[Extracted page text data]
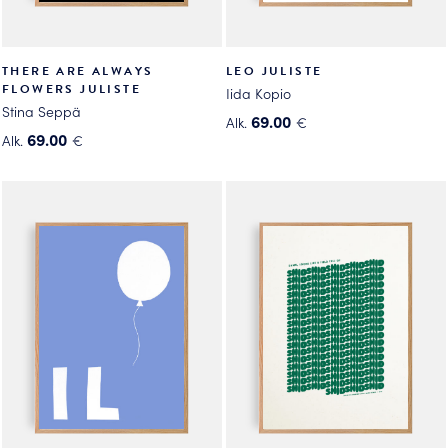
THERE ARE ALWAYS
LEO JULISTE
FLOWERS JULISTE
Iida Kopio
Stina Seppä
69.00
Alk.
€
69.00
Alk.
€
Tällä
Tällä
tuotteella
tuotteella
on
on
useampi
useampi
muunnelma.
muunnelma.
Voit
Voit
tehdä
tehdä
valinnat
valinnat
tuotteen
tuotteen
sivulla.
sivulla.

**TASK TO COMPLETE**
Output every entry above exactly as written, but omit the pictures.

**PROBLEM SOLUTION**
THERE ARE ALWAYS
LEO JULISTE
FLOWERS JULISTE
Iida Kopio
Stina Seppä
69.00
Alk.
€
69.00
Alk.
€
Tällä
Tällä
tuotteella
tuotteella
on
on
useampi
useampi
muunnelma.
muunnelma.
Voit
Voit
tehdä
tehdä
valinnat
valinnat
tuotteen
tuotteen
sivulla.
sivulla.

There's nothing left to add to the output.